Parks dept accused of ‘pulling a fast one’ over developer’s money

Published: 12th May, 2011
by DAN CARRIER

IT is a long-neglected Bloomsbury landmark waiting for a facelift, but plans to give Regent Square a £30,000 spruce-up have suddenly been dropped.

Developers handed over the money as part of a planning deal but Camden Council is looking to spend the cash elsewhere.

Members of Regent Square Residents’ Association are calling on the council to honour a promise to help their corner of the borough.

The £30,000 came from the Passion Group as part of an agreement allowing it to build two blocks of flats in nearby Sidmouth Street. The residents’ association said it would not object to the plans in return for the money being spent on the area. Now it has discovered at least £15,000 earmarked for its patch of greenery is due to be spent elsewhere. 
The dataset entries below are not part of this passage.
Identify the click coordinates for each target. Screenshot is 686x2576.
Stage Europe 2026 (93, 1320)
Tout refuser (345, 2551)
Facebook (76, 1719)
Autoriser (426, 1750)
Association treasurer Lee Baker said residents felt betrayed. “We decided not to object to a proposal to build 52 flats just off the square when it came up for decision by councillors earlier this month,” he said. “We decided that, even though the development was larger than the Regent Square terraces, the developer was providing more than strictly required to improve our area and had made changes to the design.”

He added that very little had been spent on the square in recent years, apart from some minor repair work to paths. 
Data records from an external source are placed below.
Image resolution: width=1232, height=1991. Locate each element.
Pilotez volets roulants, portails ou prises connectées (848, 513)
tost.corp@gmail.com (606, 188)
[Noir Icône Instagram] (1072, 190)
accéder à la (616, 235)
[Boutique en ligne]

Residents hoped the cash would pay for aerating lawns in the square and putting hardier plants in borders.

Mr Baker said that, while residents had worries over the new development making the busy area more built-up, they believed they would at least gain some benefits in return. 

He added: “If we had known the parks department was going to pull a fast one and take the money that was supposed to compensate us for development here, we might have objected to the plans. 

“We call on councillors to rein in their officers and honour the promises made to our association.”

Regent Square is one of the less well known of the Bloomsbury squares. It was originally a gravel pit, which was turned over to developers to build terraces in 1829. 

The square once boasted two churches – it still has the United Reformed Church – but an early chapel dating from 1822 suffered a direct hit from a German bomb in the Blitz. Its famous residents include writer Aldous Huxley and actor William Hartnell, the first Dr Who.

The square’s history includes a brief piece of national notoriety: in 1917 the dismembered body of a woman wrapped in brown paper was discovered there. 

Residents’ association secretary Howard Patten said: “There’s an important principle at stake here: should developers’ contributions be used to compensate residents for their street being further built-up, or should they just be spent anywhere the council fancies spending them?”

A council spokesman said no cash would be forthcoming until the development was finished – and it was too early to say where the money would be spent. The spokesman added that they believed the “majority” of the money would go to St George’s Gardens and Regent Square.